More than anything in the summer of 1999, we were drawn to No. 16.
Soon after he joined the club, it was clear to us that Hyzdu was special. While many players appeared overmatched, fell victim to mental lapses, or lost their temper on the field (hello, Kevin Haverbusch), Hyzdu played the game the right way.
As a 13-year-old baseball player myself, he was somebody to look up to and learn from. Our seats along the first-base line provided a perfect angle for me to study his mechanics at the plate.
There was nowhere else I would rather be than Blair County Ballpark.
Our travel party usually included my father, Chuck Kensinger, my uncle, John Showalter, and John’s uncle, Max Shoenfelt. Other family members, like Alan Musselman, and close family friends, like Steve Shover, often joined us for games.
As the inaugural season came to an end, we couldn’t wait for the next season of Curve baseball.
When the Pirates sent Hyzdu back for another season in Altoona in the spring of 2000, we were surprised but also excited to watch him play again. Of course, Hyzdu not only met, but exceeded all expectations as he put together a legendary season.
Once school was done for the year, we began planning road trips to watch the Curve play in other Eastern League cities. Trips to Bowie, Binghamton, New Britain, and Harrisburg were highlights of the summer.
My father, Uncle Max, and I loaded up into Uncle John’s van, and we passed the time debating when Hyzdu would get the call to Triple-A Nashville.
We didn’t miss more than a handful of games during the 2000 season, and familiar faces at the ballpark became close friends.
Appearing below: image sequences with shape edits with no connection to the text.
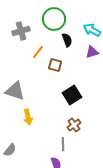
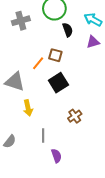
orange line: (38, 52) -> (38, 63), moved
black square: (72, 95) -> (58, 83), moved
gray line: (63, 144) -> (43, 135), moved

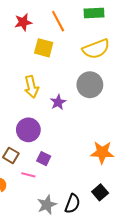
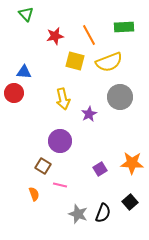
yellow semicircle: (96, 49) -> (109, 62), moved
purple square: (44, 159) -> (100, 169), moved, turned 32
gray star: (47, 205) -> (78, 214), turned -30

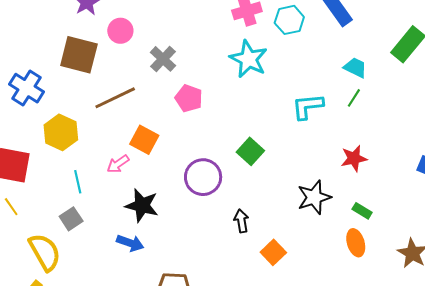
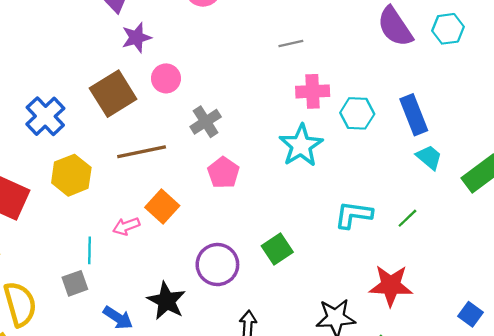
brown square: (79, 55) -> (113, 94), turned 30
cyan trapezoid: (355, 68) -> (429, 157), moved
red star: (354, 158) -> (391, 286), size x1.4
cyan line: (78, 182) -> (90, 250), moved
black star: (142, 205) -> (166, 301), moved
gray square: (71, 219) -> (75, 283), moved

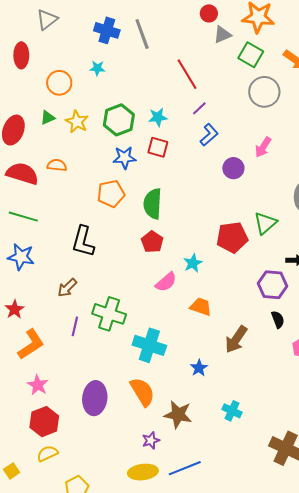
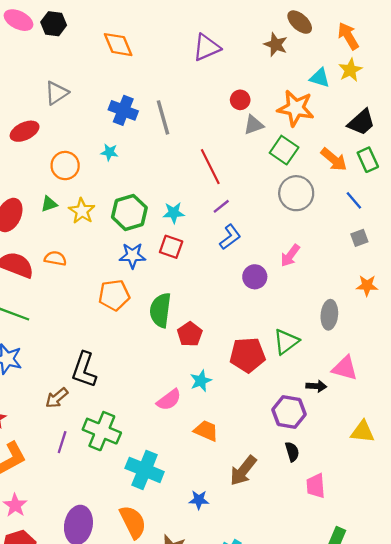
red ellipse: (21, 55) -> (25, 131), turned 60
black L-shape: (83, 242) -> (84, 370), moved
red pentagon: (152, 242) -> (190, 334), moved
blue star: (199, 368) -> (199, 500), turned 30

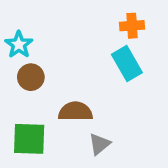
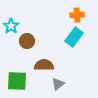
cyan rectangle: (127, 63) -> (74, 37), turned 66
brown circle: (31, 77) -> (27, 41), moved

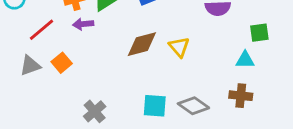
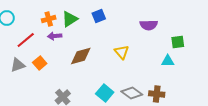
brown diamond: (142, 44) -> (81, 56), moved
brown cross: (241, 96) -> (157, 94), moved
cyan square: (155, 106) -> (105, 93), turned 36

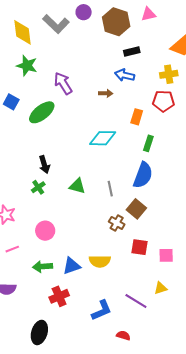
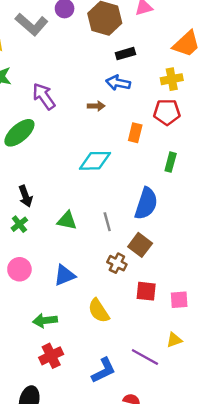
green rectangle: (148, 143) -> (171, 162), moved
pink circle: (45, 231) -> (19, 269), moved
yellow semicircle: (100, 261) -> (99, 311), turned 60
blue triangle: (72, 266) -> (65, 275), moved
green arrow: (42, 267) -> (45, 320), moved

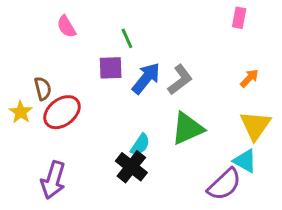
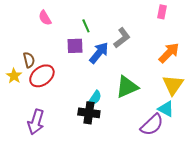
orange arrow: (249, 78) -> (169, 53), size x1.6
gray L-shape: (180, 80) -> (122, 38), moved
black cross: (131, 167) -> (89, 113), turned -30

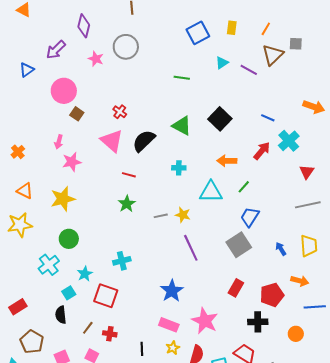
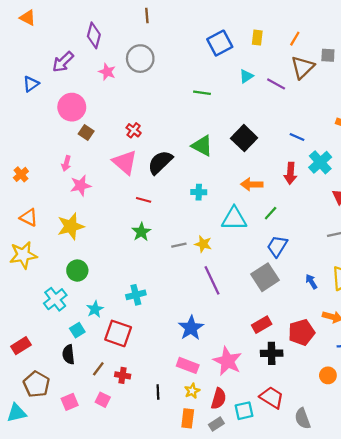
red arrow: (262, 151) -> (290, 173), turned 144
red rectangle: (236, 288) -> (262, 325), turned 30
black cross: (258, 322) -> (272, 353), moved

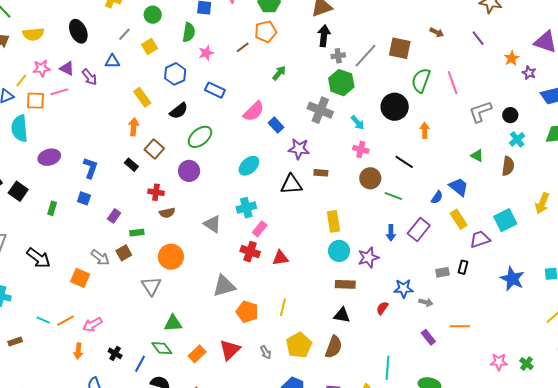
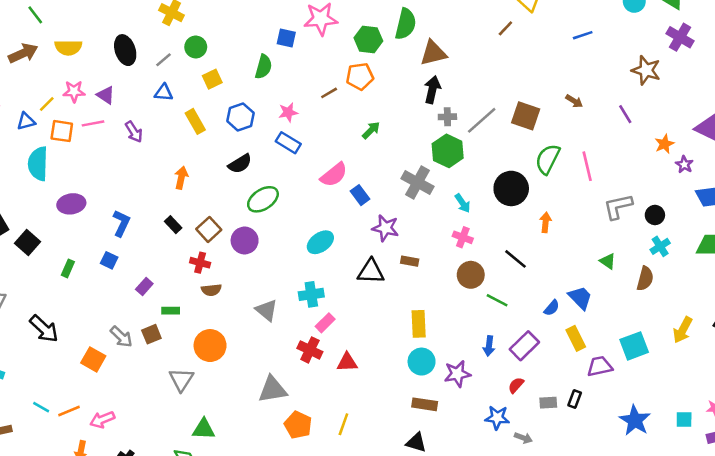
green circle: (153, 15) -> (196, 47), moved
gray line: (124, 34) -> (163, 60), moved
pink star: (206, 53) -> (288, 112), moved
purple arrow: (89, 77) -> (134, 132), moved
yellow rectangle: (142, 97) -> (195, 121), moved
brown square: (154, 149) -> (209, 229), moved
red semicircle: (382, 308) -> (516, 385), moved

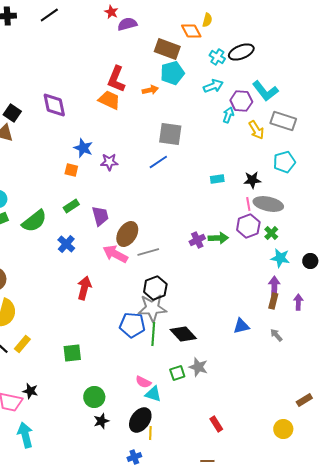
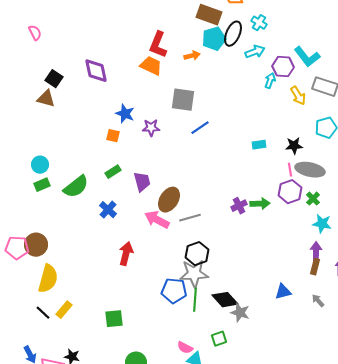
black ellipse: (241, 52) -> (233, 34), moved, turned -45
gray square: (170, 134) -> (183, 100), moved
gray star: (198, 367) -> (240, 313), moved

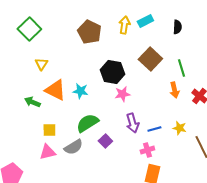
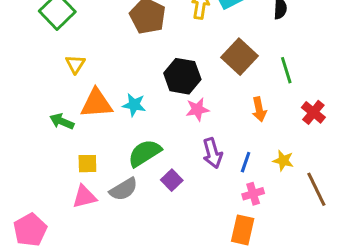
orange triangle: (55, 90) -> (96, 103), turned -30
orange arrow: (174, 90) -> (259, 109), moved
blue line: (154, 129) -> (246, 162), turned -56
pink cross: (147, 150) -> (253, 194), moved

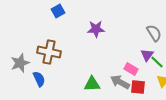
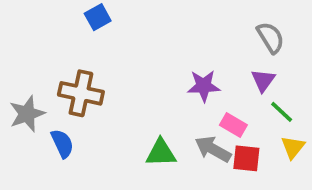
purple star: (96, 29) -> (204, 86), moved
gray semicircle: (154, 33) -> (271, 38), moved
purple triangle: (147, 55) -> (263, 80), moved

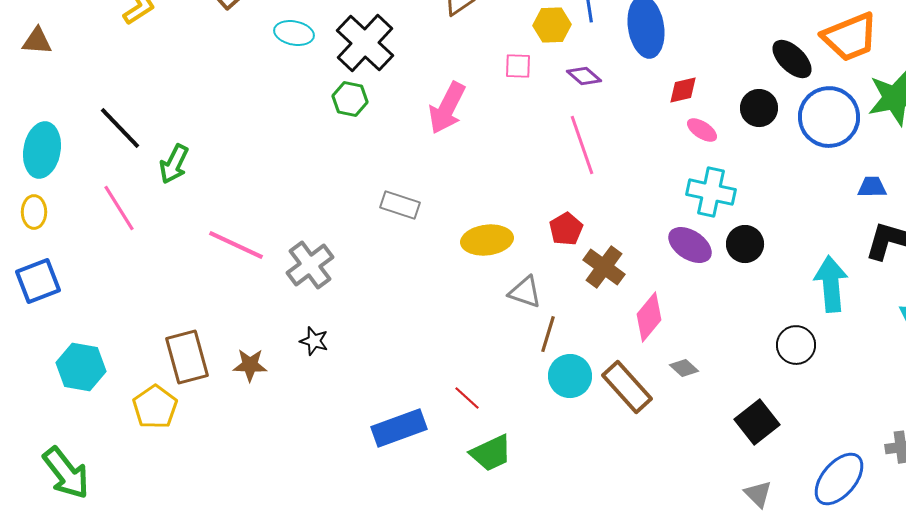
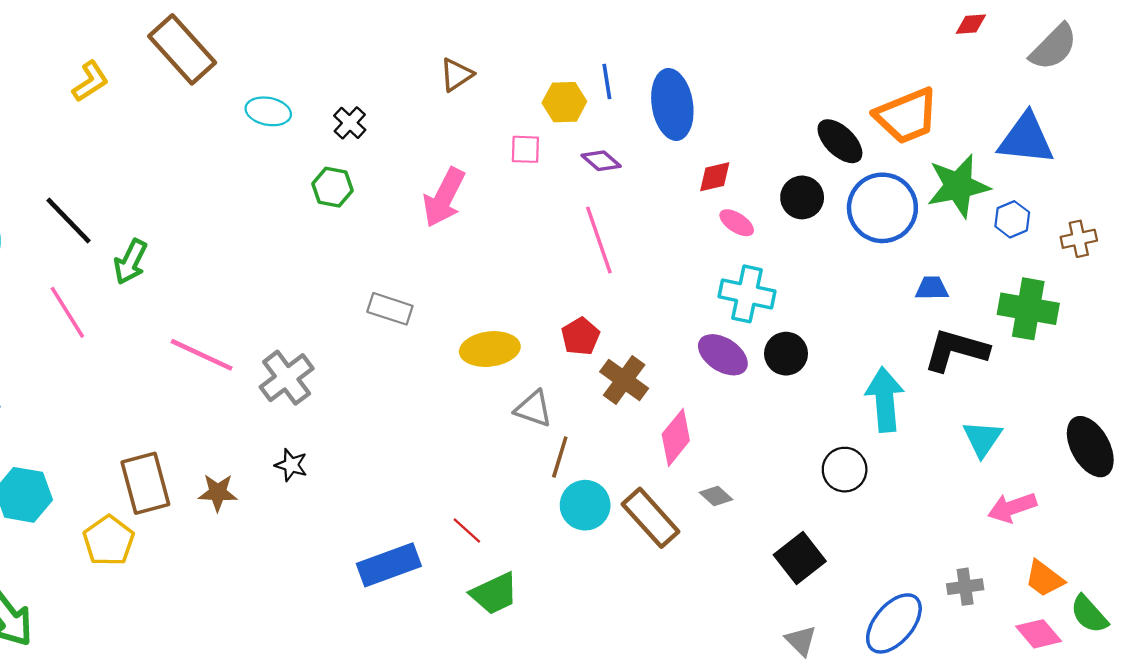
black cross: (365, 43) -> (350, 123), size x0.5

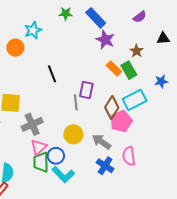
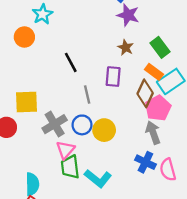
brown star: (136, 51) -> (126, 48), moved
orange rectangle: (114, 68) -> (154, 72), moved
gray line: (76, 102) -> (87, 95), moved
gray arrow: (102, 142) -> (153, 133), moved, turned 42
blue circle: (56, 156) -> (82, 125), moved
pink semicircle: (129, 156) -> (168, 170), moved

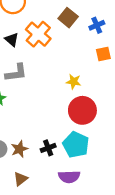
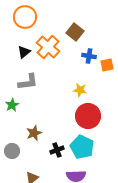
blue cross: (97, 25) -> (89, 56), moved, turned 32
black triangle: (12, 40) -> (24, 52), turned 40
brown star: (19, 149) -> (34, 133), moved

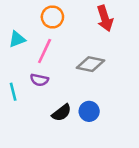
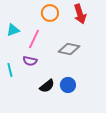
orange circle: (52, 17) -> (50, 13), moved

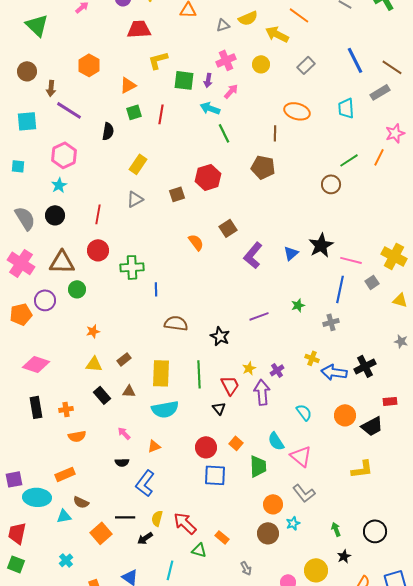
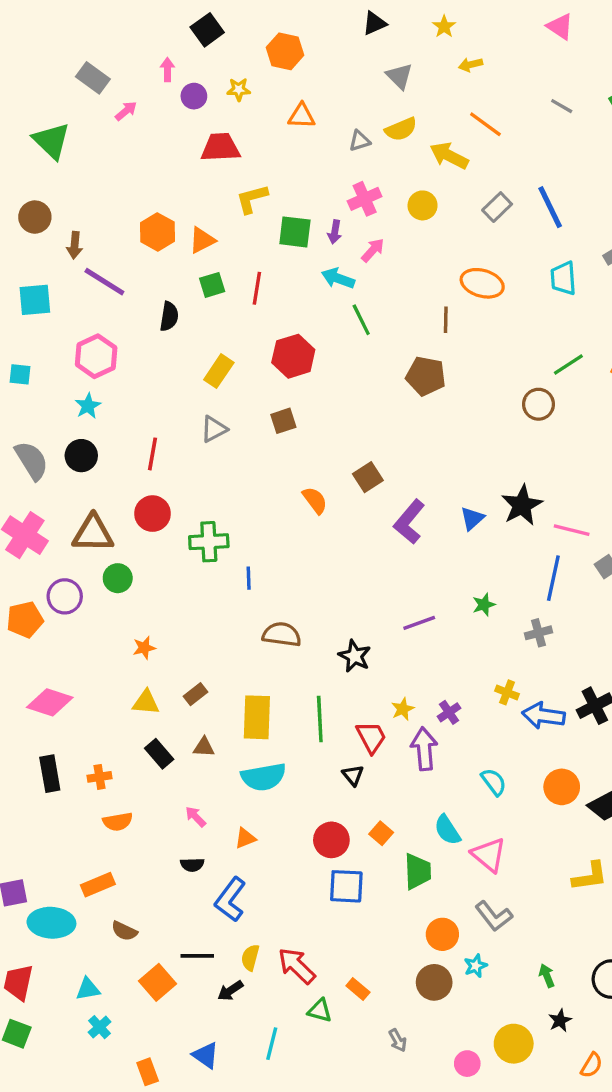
blue line: (355, 60) -> (550, 207), moved
orange hexagon: (89, 65) -> (157, 232), moved
red hexagon: (208, 177) -> (293, 356), moved
cyan triangle: (64, 516) -> (88, 989), moved

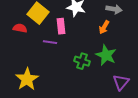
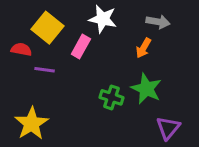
pink rectangle: (61, 26) -> (81, 47), turned 35
purple line: (50, 42) -> (45, 70), moved

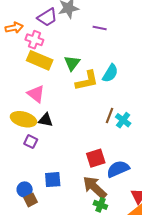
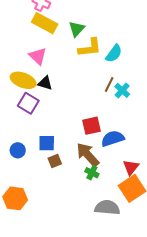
cyan semicircle: (110, 73) -> (114, 53), moved
purple square: (31, 142) -> (28, 103), size x1.5
brown square: (31, 200) -> (55, 161), moved

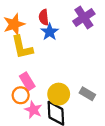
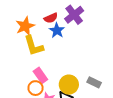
red semicircle: (44, 17) -> (51, 18), turned -104
purple cross: (84, 18) -> (74, 15), moved

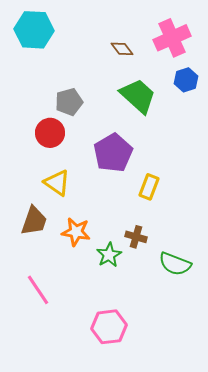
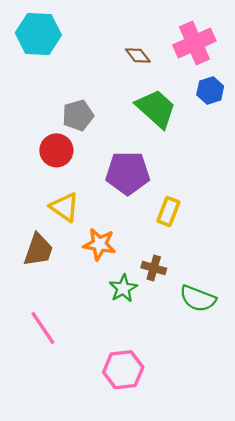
purple pentagon: (113, 153) -> (128, 173), turned 30
orange star: (76, 232) -> (99, 244), moved

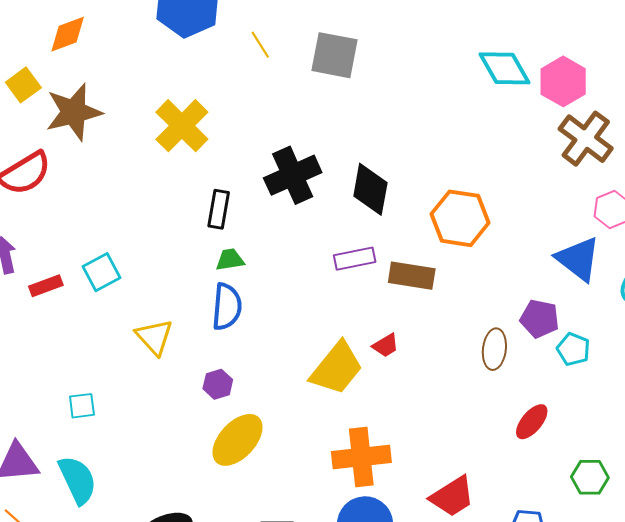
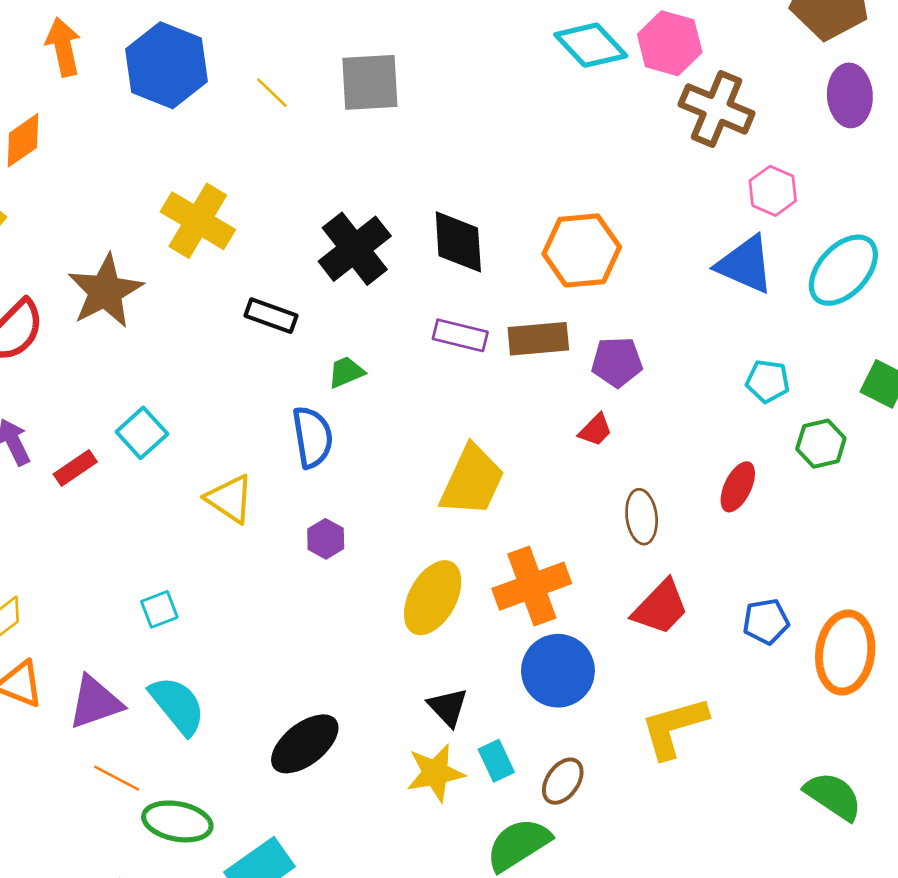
brown star: (74, 112) -> (105, 291), moved
black rectangle: (219, 209) -> (271, 316), turned -66
purple rectangle: (355, 259) -> (460, 335), turned 39
green trapezoid: (230, 260) -> (346, 372), moved
purple pentagon: (540, 319) -> (617, 362), moved
red trapezoid: (386, 345) -> (595, 430), moved
brown ellipse: (494, 349) -> (642, 517), moved
yellow ellipse: (237, 440) -> (433, 598), moved
green hexagon: (590, 477) -> (821, 444), moved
There were so many people we formed special bonds with through our shared connection to the Curve.
That summer was such a memorable time in my life. I can still close my eyes and put myself right back in section 215. I usually sat between Uncle Max and my father. I’d snack on peanuts while Uncle Max sipped hot coffee no matter how high the heat and humidity climbed.
We bonded over baseball and enjoyed spending quality time together. The Hyzdu home runs and diving catches were fun to watch, but it was time together as family that was most meaningful.
I can’t believe it has been 20 years already. The memories are too fresh in my mind to think it has been so long.
Part of the reason it doesn’t feel like so much time has passed is that our connection to Hyzdu didn’t stop after his time in Altoona ended. We continued to occasionally travel to watch him play in the minors and made numerous road trips to see him in the big leagues.
It’s not an exaggeration to say that Hyzdu brought my family closer together. He represented everything that is great about our national pastime.
Uncle Max died in 2010. Steve Shover passed away just a few weeks ago. When I think about them, I can’t help but think of all the great nights we spent together watching Hyzdu roam the outfield grass in Altoona.
The early days of the franchise were special, and Adam Hyzdu made the experience unique.